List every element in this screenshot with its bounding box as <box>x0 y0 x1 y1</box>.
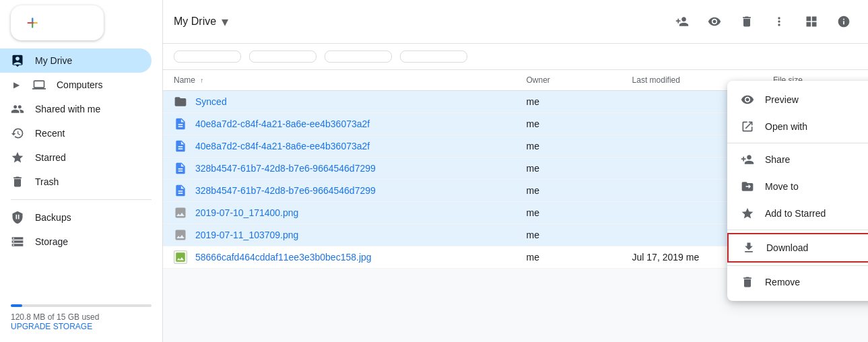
info-button[interactable] <box>830 8 857 35</box>
share-icon <box>741 153 754 166</box>
context-menu-divider-divider1 <box>727 143 868 143</box>
sidebar-item-starred[interactable]: Starred <box>0 145 152 170</box>
file-name-cell: 328b4547-61b7-42d8-b7e6-9664546d7299 <box>174 184 505 197</box>
file-icon <box>174 95 187 108</box>
file-name-link[interactable]: 328b4547-61b7-42d8-b7e6-9664546d7299 <box>195 185 376 196</box>
file-name-link[interactable]: 328b4547-61b7-42d8-b7e6-9664546d7299 <box>195 163 376 174</box>
file-name-cell: Synced <box>174 95 505 108</box>
delete-button[interactable] <box>733 8 760 35</box>
context-menu-item-open-with[interactable]: Open with › <box>727 113 868 140</box>
svg-rect-6 <box>32 18 33 23</box>
sidebar-item-trash[interactable]: Trash <box>0 170 152 194</box>
context-menu-item-add-starred[interactable]: Add to Starred <box>727 200 868 227</box>
sidebar-item-shared[interactable]: Shared with me <box>0 97 152 121</box>
owner-cell: me <box>516 91 622 113</box>
my-drive-icon <box>11 54 24 67</box>
dropdown-arrow-icon[interactable]: ▾ <box>222 13 228 30</box>
sidebar-divider <box>11 199 152 200</box>
starred-label: Starred <box>35 152 66 163</box>
context-menu-divider-divider3 <box>727 265 868 266</box>
file-name-cell: 40e8a7d2-c84f-4a21-8a6e-ee4b36073a2f <box>174 117 505 131</box>
storage-section: 120.8 MB of 15 GB used UPGRADE STORAGE <box>0 288 162 342</box>
owner-cell: me <box>516 158 622 180</box>
owner-cell: me <box>516 135 622 158</box>
sidebar-item-my-drive[interactable]: My Drive <box>0 48 152 73</box>
folder-chip-2[interactable] <box>249 50 316 63</box>
col-header-name[interactable]: Name ↑ <box>163 70 516 91</box>
file-name-link[interactable]: 40e8a7d2-c84f-4a21-8a6e-ee4b36073a2f <box>195 118 370 129</box>
context-menu-label-add-starred: Add to Starred <box>765 208 826 219</box>
storage-label: Storage <box>35 236 68 247</box>
file-name-link[interactable]: Synced <box>195 96 227 107</box>
recent-label: Recent <box>35 128 65 139</box>
sidebar: + New <box>0 0 163 342</box>
more-options-button[interactable] <box>766 8 793 35</box>
backups-label: Backups <box>35 212 71 223</box>
file-name-link[interactable]: 58666cafd464cddaf11ee3e3b0bec158.jpg <box>195 252 372 263</box>
header: My Drive ▾ <box>163 0 868 44</box>
upgrade-storage-link[interactable]: UPGRADE STORAGE <box>11 322 92 331</box>
context-menu-label-move-to: Move to <box>765 181 799 192</box>
new-btn-container[interactable] <box>11 5 104 40</box>
header-actions <box>669 8 857 35</box>
file-icon <box>174 206 187 219</box>
sidebar-nav: My Drive ▶ Computers Shared with me Rece… <box>0 48 162 254</box>
file-name-link[interactable]: 2019-07-11_103709.png <box>195 230 298 240</box>
context-menu-label-share: Share <box>765 154 790 165</box>
file-name-link[interactable]: 40e8a7d2-c84f-4a21-8a6e-ee4b36073a2f <box>195 141 370 151</box>
context-menu-item-remove[interactable]: Remove <box>727 269 868 296</box>
file-icon <box>174 162 187 175</box>
sidebar-item-backups[interactable]: Backups <box>0 205 152 230</box>
storage-bar-container <box>11 304 152 307</box>
trash-label: Trash <box>35 176 59 187</box>
preview-button[interactable] <box>701 8 728 35</box>
context-menu-item-move-to[interactable]: Move to <box>727 173 868 200</box>
file-name-cell: 58666cafd464cddaf11ee3e3b0bec158.jpg <box>174 250 505 264</box>
folder-chips-row <box>163 44 868 70</box>
sidebar-item-recent[interactable]: Recent <box>0 121 152 145</box>
file-icon <box>174 117 187 131</box>
download-icon <box>742 241 756 254</box>
file-icon <box>174 250 187 264</box>
file-icon <box>174 139 187 153</box>
remove-icon <box>741 275 754 289</box>
file-icon <box>174 184 187 197</box>
folder-chip-3[interactable] <box>325 50 392 63</box>
drive-title: My Drive <box>174 15 216 28</box>
header-title-area: My Drive ▾ <box>174 13 228 30</box>
context-menu-label-download: Download <box>766 242 808 253</box>
context-menu-item-share[interactable]: Share <box>727 146 868 173</box>
move-to-icon <box>741 180 754 193</box>
file-name-cell: 2019-07-11_103709.png <box>174 228 505 242</box>
context-menu-divider-divider2 <box>727 230 868 230</box>
storage-bar-fill <box>11 304 22 307</box>
context-menu-label-open-with: Open with <box>765 121 807 132</box>
folder-chip-4[interactable] <box>400 50 467 63</box>
owner-cell: me <box>516 224 622 246</box>
file-icon <box>174 228 187 242</box>
computers-icon <box>32 78 46 92</box>
storage-icon <box>11 235 24 248</box>
svg-rect-7 <box>34 22 38 24</box>
file-name-cell: 40e8a7d2-c84f-4a21-8a6e-ee4b36073a2f <box>174 139 505 153</box>
grid-view-button[interactable] <box>798 8 825 35</box>
col-header-owner[interactable]: Owner <box>516 70 622 91</box>
add-person-button[interactable] <box>669 8 696 35</box>
preview-icon <box>741 93 754 106</box>
context-menu: Preview Open with › Share Move to Add to… <box>727 81 868 301</box>
sidebar-item-label: My Drive <box>35 55 72 66</box>
owner-cell: me <box>516 246 622 269</box>
owner-cell: me <box>516 113 622 135</box>
context-menu-item-download[interactable]: Download <box>727 233 868 263</box>
shared-label: Shared with me <box>35 104 100 114</box>
file-name-cell: 328b4547-61b7-42d8-b7e6-9664546d7299 <box>174 162 505 175</box>
folder-chip-1[interactable] <box>174 50 241 63</box>
file-name-link[interactable]: 2019-07-10_171400.png <box>195 207 298 218</box>
starred-icon <box>11 151 24 164</box>
google-plus-icon-container <box>24 15 40 31</box>
owner-cell: me <box>516 202 622 224</box>
backups-icon <box>11 211 24 224</box>
sidebar-item-computers[interactable]: ▶ Computers <box>0 73 152 97</box>
sidebar-item-storage[interactable]: Storage <box>0 230 152 254</box>
context-menu-item-preview[interactable]: Preview <box>727 86 868 113</box>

* * * *

Where in the records does the string "starred" appear? Copy every line that has it.

Solution to this exercise:
sidebar-item-starred[interactable]: Starred <box>0 145 152 170</box>
context-menu-item-add-starred[interactable]: Add to Starred <box>727 200 868 227</box>
starred-label: Starred <box>35 152 66 163</box>
context-menu-label-add-starred: Add to Starred <box>765 208 826 219</box>
starred-icon <box>11 151 24 164</box>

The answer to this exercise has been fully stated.